Noir.
Un temps pour remarquer qu’il fait nuit noire.
Même à travers la fenêtre ouverte, on ne distingue plus les néons de la station. Douleur derrière le crâne.
— Bonjour, papa.
Des éclairs bleutés, juste derrière, laissent penser que le père n’est pas loin du robot fils.
Longbey est assis. Dans le noir. Une petite table, devant, sur laquelle vient mourir un rayon de lune. Et, au beau milieu du rayon, le revolver. Son revolver. À n’y rien comprendre.
Longbey se lève, tend la main vers l’arme.
— Alors, on se réveille ?
La voix est faible, métallique. Longbey pointe le flingue dans sa direction. Avancer lentement. Regarder droit devant soi, et guetter, malgré le noir.
— Il ne vous servira à rien de tirer.
Chaleur subite dans le crâne. Faire feu, droit devant. La voix change d’origine. Elle vient de derrière.

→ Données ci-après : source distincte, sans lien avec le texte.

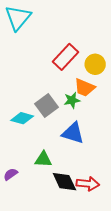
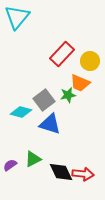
blue triangle: (73, 133) -> (50, 124), moved
green triangle: (43, 159) -> (33, 159), moved, turned -30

— Je ne suis pas là. Vous venez de bousiller mon interphone. Heureusement qu’il y en a trois dans la pièce. Veuillez arrêter les robots, je vous prie. Ça fait deux heures qu’ils se promènent dans la pièce.
— Qui êtes-vous ?
En tout cas, ce n’est pas Virginie. La voix grave. Une voix d’homme.
— Mon nom ne vous dira rien. Laissez-moi simplement me présenter anonymement. Appelez-moi Sam, vous devez connaître, n’est-ce pas ?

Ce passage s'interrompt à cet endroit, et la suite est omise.